The lines to be set down run from the line containing "What do you see at coordinates (212, 1196)" through the final line of the data below; print them exactly and print nothing else.

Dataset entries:
++++++++++

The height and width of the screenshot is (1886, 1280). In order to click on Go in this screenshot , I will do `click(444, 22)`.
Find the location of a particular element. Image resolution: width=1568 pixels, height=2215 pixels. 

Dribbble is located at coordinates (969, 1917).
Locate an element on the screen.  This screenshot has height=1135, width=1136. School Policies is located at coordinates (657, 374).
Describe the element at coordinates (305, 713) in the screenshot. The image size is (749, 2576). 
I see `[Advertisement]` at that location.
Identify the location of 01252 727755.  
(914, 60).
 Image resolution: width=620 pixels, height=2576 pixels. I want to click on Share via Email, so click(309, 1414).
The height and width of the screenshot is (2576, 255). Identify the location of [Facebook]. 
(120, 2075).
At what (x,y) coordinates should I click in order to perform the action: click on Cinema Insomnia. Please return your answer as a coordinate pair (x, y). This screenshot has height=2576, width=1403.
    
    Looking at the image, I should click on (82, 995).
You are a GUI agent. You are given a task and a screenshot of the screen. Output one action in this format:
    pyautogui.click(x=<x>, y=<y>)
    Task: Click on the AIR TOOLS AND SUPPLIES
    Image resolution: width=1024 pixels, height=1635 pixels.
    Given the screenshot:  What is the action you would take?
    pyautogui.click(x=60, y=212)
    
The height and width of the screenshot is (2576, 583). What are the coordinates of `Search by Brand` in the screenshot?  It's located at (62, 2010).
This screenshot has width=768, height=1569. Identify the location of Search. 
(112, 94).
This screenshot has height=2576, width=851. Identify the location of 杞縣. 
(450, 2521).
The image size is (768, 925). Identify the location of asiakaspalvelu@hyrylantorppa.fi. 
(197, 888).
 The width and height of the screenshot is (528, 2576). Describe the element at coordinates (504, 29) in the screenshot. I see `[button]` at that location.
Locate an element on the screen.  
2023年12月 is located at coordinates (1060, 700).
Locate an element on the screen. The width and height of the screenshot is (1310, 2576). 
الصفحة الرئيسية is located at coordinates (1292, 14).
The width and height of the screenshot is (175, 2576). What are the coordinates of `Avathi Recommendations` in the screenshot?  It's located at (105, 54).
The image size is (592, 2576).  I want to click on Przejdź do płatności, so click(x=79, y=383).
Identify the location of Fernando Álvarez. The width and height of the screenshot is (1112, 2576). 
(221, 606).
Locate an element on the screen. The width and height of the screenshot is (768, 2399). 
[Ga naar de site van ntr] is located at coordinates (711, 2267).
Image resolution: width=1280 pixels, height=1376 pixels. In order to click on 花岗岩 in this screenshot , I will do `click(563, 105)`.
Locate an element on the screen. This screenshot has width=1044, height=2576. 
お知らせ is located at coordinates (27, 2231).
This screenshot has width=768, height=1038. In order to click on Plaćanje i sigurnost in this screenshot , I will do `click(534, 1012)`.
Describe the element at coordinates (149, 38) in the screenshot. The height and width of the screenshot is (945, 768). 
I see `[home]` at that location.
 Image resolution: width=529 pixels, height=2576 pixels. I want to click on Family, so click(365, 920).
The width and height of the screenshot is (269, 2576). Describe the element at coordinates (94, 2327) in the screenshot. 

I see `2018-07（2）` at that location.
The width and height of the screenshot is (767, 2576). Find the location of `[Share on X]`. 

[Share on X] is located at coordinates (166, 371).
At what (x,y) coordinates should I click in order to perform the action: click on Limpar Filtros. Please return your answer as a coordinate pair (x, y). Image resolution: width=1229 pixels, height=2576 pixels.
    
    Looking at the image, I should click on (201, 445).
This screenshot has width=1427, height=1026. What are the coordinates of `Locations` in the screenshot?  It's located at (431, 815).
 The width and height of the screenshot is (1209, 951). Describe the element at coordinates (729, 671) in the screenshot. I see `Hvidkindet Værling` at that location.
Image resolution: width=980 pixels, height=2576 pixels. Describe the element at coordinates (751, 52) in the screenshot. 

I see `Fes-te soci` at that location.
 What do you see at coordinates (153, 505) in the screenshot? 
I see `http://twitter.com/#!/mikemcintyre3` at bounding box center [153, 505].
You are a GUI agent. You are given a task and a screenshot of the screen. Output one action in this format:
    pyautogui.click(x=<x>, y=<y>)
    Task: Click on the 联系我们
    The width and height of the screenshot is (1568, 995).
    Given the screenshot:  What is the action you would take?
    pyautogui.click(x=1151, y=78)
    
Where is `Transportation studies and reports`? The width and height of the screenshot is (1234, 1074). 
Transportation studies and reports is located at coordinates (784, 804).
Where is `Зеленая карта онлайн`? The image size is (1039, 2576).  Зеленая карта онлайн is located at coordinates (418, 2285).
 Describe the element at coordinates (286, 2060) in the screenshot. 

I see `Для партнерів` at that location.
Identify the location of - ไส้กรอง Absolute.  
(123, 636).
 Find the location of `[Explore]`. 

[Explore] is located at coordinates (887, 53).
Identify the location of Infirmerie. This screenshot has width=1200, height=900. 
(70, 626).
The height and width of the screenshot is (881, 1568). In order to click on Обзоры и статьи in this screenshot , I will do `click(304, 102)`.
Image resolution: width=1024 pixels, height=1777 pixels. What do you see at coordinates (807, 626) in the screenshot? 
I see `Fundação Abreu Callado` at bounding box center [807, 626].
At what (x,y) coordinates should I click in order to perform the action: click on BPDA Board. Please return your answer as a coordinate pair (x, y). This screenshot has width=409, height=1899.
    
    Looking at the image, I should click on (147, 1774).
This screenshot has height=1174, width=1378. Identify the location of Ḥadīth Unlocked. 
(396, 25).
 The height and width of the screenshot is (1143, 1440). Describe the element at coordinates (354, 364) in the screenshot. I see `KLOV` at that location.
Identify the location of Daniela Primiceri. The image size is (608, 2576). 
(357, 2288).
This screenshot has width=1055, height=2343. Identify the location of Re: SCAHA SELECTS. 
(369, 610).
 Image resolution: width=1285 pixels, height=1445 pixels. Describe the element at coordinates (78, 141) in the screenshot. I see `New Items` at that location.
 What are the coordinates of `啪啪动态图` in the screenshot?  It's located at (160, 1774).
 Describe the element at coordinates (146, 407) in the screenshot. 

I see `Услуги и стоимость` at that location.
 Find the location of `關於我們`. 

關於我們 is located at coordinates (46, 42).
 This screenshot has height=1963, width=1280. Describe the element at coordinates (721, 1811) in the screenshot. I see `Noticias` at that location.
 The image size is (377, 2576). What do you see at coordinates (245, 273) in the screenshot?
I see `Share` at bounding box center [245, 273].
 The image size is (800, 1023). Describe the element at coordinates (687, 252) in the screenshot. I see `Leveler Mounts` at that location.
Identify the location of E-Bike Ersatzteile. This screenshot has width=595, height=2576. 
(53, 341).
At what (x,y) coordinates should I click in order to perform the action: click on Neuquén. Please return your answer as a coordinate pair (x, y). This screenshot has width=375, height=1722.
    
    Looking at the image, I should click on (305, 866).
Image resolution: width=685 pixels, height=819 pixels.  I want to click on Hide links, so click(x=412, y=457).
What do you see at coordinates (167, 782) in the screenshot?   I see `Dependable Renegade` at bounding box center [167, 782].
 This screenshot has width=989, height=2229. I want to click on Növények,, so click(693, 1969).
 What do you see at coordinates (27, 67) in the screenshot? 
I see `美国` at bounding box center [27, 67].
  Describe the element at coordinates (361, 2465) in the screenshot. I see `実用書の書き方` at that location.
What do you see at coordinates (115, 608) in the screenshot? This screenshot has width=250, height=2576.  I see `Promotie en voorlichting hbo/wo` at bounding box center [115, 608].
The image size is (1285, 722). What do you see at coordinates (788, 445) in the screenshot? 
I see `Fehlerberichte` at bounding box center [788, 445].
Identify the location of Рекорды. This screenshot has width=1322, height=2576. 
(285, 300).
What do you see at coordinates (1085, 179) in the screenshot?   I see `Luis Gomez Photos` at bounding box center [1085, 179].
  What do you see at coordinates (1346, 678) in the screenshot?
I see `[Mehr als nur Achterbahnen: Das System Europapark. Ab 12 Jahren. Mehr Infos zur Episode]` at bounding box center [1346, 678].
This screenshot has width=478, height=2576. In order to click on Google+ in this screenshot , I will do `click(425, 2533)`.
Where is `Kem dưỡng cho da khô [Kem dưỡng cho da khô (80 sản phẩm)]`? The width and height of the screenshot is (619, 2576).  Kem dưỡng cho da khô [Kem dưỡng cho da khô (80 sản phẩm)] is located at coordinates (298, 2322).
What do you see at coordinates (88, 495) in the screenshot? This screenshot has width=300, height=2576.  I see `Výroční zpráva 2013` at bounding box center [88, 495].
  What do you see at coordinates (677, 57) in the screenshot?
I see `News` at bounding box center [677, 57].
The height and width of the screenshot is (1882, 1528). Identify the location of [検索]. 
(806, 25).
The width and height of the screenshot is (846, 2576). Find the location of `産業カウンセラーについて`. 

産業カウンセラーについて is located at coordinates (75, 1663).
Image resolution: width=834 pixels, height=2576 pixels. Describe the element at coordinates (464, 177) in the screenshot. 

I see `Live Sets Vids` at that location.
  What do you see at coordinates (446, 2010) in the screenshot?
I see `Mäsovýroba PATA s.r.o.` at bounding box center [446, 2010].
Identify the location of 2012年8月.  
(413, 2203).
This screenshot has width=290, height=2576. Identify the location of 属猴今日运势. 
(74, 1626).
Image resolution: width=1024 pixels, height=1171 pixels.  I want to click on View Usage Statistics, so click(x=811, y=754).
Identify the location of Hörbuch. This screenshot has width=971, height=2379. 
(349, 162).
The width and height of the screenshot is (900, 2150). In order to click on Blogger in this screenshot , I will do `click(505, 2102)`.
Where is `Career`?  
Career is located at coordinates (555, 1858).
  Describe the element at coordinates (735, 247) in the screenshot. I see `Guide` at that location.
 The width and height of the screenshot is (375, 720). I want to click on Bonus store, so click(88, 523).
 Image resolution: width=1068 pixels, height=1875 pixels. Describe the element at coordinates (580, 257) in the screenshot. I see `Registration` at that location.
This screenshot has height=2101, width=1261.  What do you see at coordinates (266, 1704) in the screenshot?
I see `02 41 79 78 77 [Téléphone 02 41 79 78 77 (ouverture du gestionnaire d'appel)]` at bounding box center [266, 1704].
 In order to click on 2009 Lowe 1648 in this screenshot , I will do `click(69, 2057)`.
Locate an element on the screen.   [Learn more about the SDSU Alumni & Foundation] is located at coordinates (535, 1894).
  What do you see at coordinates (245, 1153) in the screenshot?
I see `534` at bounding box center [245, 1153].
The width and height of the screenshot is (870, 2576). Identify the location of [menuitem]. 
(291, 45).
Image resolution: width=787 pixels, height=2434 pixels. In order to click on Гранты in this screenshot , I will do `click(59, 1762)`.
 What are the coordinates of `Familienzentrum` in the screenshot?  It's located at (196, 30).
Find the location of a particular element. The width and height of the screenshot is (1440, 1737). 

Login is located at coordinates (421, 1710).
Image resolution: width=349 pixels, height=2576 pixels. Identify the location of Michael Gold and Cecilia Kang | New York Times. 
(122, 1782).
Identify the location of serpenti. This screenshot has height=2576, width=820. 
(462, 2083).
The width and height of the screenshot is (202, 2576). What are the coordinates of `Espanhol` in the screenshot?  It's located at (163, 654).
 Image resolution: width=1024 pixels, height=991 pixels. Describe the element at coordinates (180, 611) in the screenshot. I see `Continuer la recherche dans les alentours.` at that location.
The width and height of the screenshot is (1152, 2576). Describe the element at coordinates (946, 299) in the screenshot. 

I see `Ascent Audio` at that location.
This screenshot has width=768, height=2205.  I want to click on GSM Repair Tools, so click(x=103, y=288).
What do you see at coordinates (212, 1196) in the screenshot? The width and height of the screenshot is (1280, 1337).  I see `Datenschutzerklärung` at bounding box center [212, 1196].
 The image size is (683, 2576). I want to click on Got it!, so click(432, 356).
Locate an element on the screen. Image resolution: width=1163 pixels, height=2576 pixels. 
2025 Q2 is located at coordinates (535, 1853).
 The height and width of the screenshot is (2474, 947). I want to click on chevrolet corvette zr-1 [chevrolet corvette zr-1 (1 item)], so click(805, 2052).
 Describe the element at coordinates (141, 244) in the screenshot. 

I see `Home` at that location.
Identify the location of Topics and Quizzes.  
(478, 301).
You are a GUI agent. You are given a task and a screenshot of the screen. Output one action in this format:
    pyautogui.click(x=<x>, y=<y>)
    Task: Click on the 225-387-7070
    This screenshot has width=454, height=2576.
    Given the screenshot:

++++++++++

SOLUTION
What do you see at coordinates (212, 1196) in the screenshot? The width and height of the screenshot is (1280, 1337).  I see `Datenschutzerklärung` at bounding box center [212, 1196].
 The image size is (683, 2576). I want to click on Got it!, so click(432, 356).
Locate an element on the screen. Image resolution: width=1163 pixels, height=2576 pixels. 
2025 Q2 is located at coordinates (535, 1853).
 The height and width of the screenshot is (2474, 947). I want to click on chevrolet corvette zr-1 [chevrolet corvette zr-1 (1 item)], so click(805, 2052).
 Describe the element at coordinates (141, 244) in the screenshot. 

I see `Home` at that location.
Identify the location of Topics and Quizzes.  
(478, 301).
You are a GUI agent. You are given a task and a screenshot of the screen. Output one action in this format:
    pyautogui.click(x=<x>, y=<y>)
    Task: Click on the 225-387-7070
    This screenshot has width=454, height=2576.
    Given the screenshot:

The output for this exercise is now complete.